In het kader van het demoproject werden enkele digitale nieuwsbrieven gepubliceerd worden waarin u op de hoogte werd gehouden van het verloop en de resultaten binnen het project:

  • In de eerste nieuwsbrief (pdf) kunt u kennis maken met de projectinhoud en de demoproeven die zullen worden uitgevoerd op de praktijk- en proefbedrijven.
     
  • De tweede nieuwsbrief (pdf) geeft een overzicht van de resultaten van de diepte-interviews bij varkenshouders die overschakelden naar het houden van intacte beren of immunocastraten. In de interviews werd gepolst naar hun ervaringen bij het omschakelen. Daarnaast geven de geïnterviewde varkenshouders hun visie weer t.o.v. het houden van immunocastraten en intacte beren.
     
  • De derde nieuwsbrief (pdf) geeft een overzicht van de technische resultaten van een praktijkproef met intacte beren, immunocastraten en gelten. De varkens werden gevoederd met meel of korrel.
     
  • De vierde nieuwsbrief (pdf) geeft een overzicht van de resultaten van een demoproef waarbij immunocastraten ofwel 6 weken of 4 weken voor de slacht voor een tweede keer werden gevaccineerd.
     
  • De vijfde nieuwsbrief (pdf) licht de resultaten van een demoproef die focust op de invloed van extra voederplaatsen in het hok op de rust en eetlust bij intacte beren en gelten.
     
  • De  zesde nieuwsbrief (pdf) geeft een overzicht van de resultaten van demoproeven waarbij kleine managementaanpassingen (extra afleidingsmateriaal en schuilmogelijkheden, al dan niet uittoppen bij immunocastraten, al dan niet gescheiden afmesten van bargen en gelten in hetzelfde compartiment) werden doorgevoerd om het houden van intacte beren en immunocastraten te optimaliseren.

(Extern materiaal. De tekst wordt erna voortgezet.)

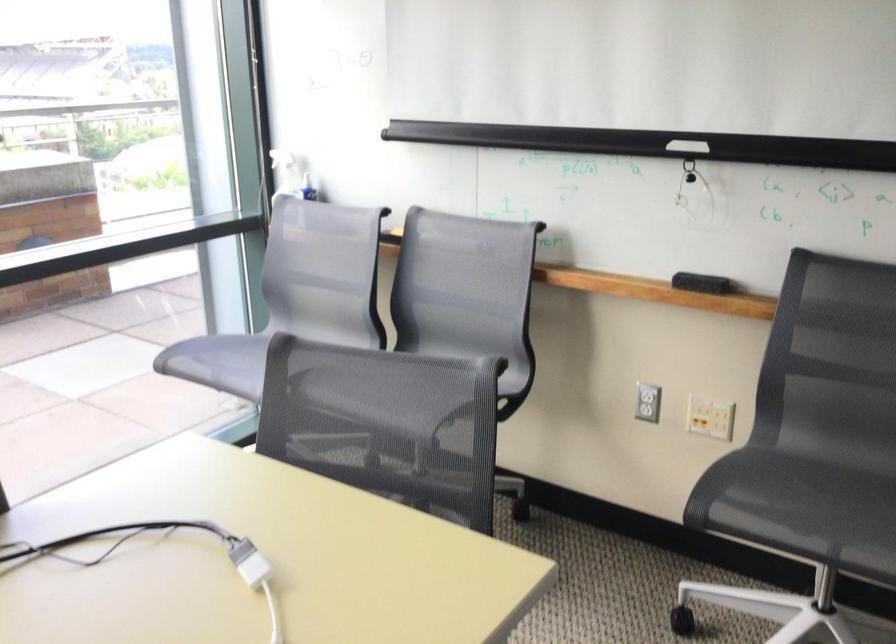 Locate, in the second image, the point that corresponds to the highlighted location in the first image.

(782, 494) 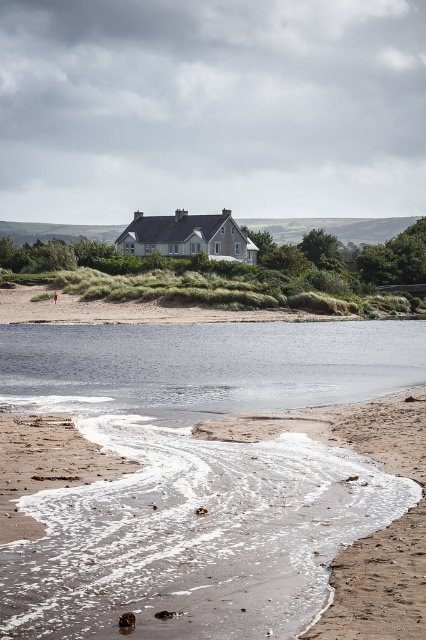 You are standing at the beach looking at the scene. There are two points marked in the image. Which point, point (123, 496) or point (14, 332), is closer to you?

Point (123, 496) is closer to the camera than point (14, 332). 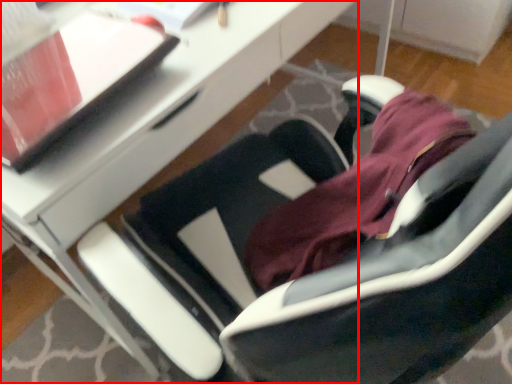 Question: From the image, what is the correct spatial relationship of desk (annotated by the red box) in relation to notepad?

Choices:
 (A) right
 (B) left

Answer: (A) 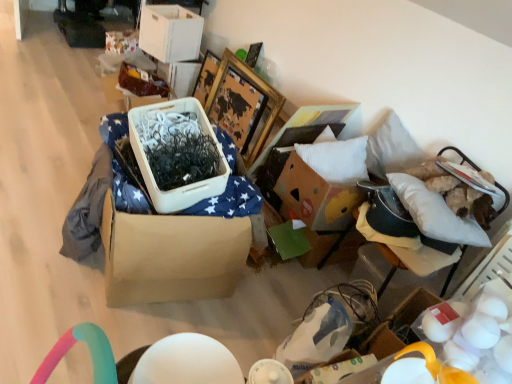 Question: Considering the positions of point (216, 120) and point (150, 39), is point (216, 120) closer or farther from the camera than point (150, 39)?

Choices:
 (A) farther
 (B) closer

Answer: (B)

Question: From a real-world perspective, is wooden picture frame at upper center above or below white cardboard storage box at upper center, arranged as the 1th storage box when viewed from the top?

Choices:
 (A) above
 (B) below

Answer: (B)

Question: Considering the real-world distances, which object is farthest from the brown cardboard box at center?

Choices:
 (A) wooden picture frame at upper center
 (B) white matte eggs at lower right
 (C) white soft pillow at upper right
 (D) white cardboard storage box at upper center, arranged as the 1th storage box when viewed from the top
 (E) white fabric cushion at right

Answer: (D)

Question: Which object is the closest to the wooden picture frame at upper center?

Choices:
 (A) white matte eggs at lower right
 (B) white fabric cushion at right
 (C) matte brown storage box at upper left, the 1th storage box positioned from the bottom
 (D) white soft pillow at upper right
 (E) white cardboard storage box at upper center, which ranks as the second storage box in bottom-to-top order

Answer: (C) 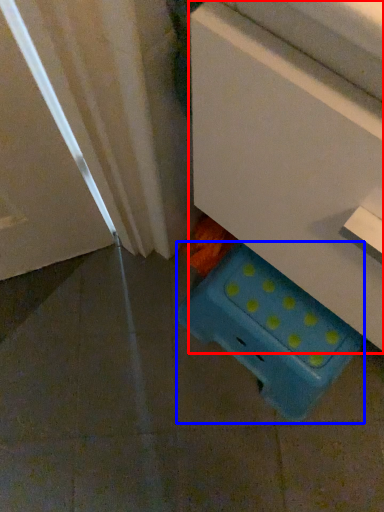 Question: Which point is further to the camera, furniture (highlighted by a red box) or storage box (highlighted by a blue box)?

Choices:
 (A) furniture
 (B) storage box

Answer: (B) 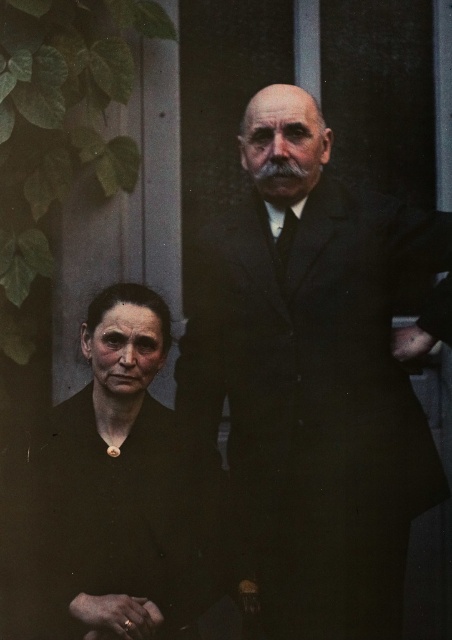 Question: Which of the following is the closest to the observer?

Choices:
 (A) dark brown suit at center
 (B) dark brown fabric at lower left

Answer: (B)

Question: Is dark brown suit at center to the right of dark brown fabric at lower left from the viewer's perspective?

Choices:
 (A) no
 (B) yes

Answer: (B)

Question: Can you confirm if dark brown suit at center is wider than dark brown fabric at lower left?

Choices:
 (A) yes
 (B) no

Answer: (A)

Question: Which point is closer to the camera taking this photo?

Choices:
 (A) (x=178, y=502)
 (B) (x=386, y=584)

Answer: (B)

Question: Where is dark brown suit at center located in relation to dark brown fabric at lower left in the image?

Choices:
 (A) above
 (B) below

Answer: (A) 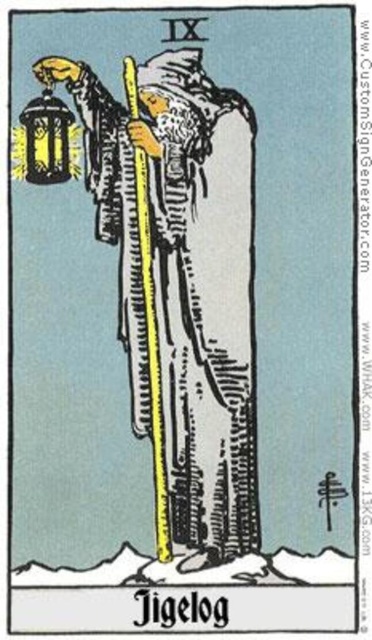 You are an artist trying to draw the Jigelog tarot card. You want to ensure the two points, point (159, 72) and point (27, 173), are placed correctly in terms of depth. Which point should you draw larger to indicate it is closer to the viewer?

Point (159, 72) should be drawn larger because it is closer to the camera than point (27, 173), and objects closer to the viewer appear larger in size.

Consider the image. You are a tarot reader analyzing the Jigelog card. You notice the yellow wood pole at center and the metallic lantern at left. Which object is located below the other?

The yellow wood pole at center is positioned under the metallic lantern at left, meaning the pole is below the lantern.

You are an artist trying to sketch the Jigelog tarot card. You notice the yellow wood pole at center and the metallic lantern at left. Which object should you draw first if you want to ensure proper proportions, considering their widths?

You should draw the metallic lantern at left first because it has a greater width than the yellow wood pole at center, allowing you to establish the broader shape before detailing the narrower one.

De presentatie ‘Demoproject – Optimalisatie van het houden van intacte beren en immunocastraten’ kwam aan bod tijdens de discussiedagen (januari-februari 2014) die kaderden binnen het project. In de presentatie wordt het reeds uitgevoerde en lopende onderzoek toegelicht en wordt het projectverloop geschetst.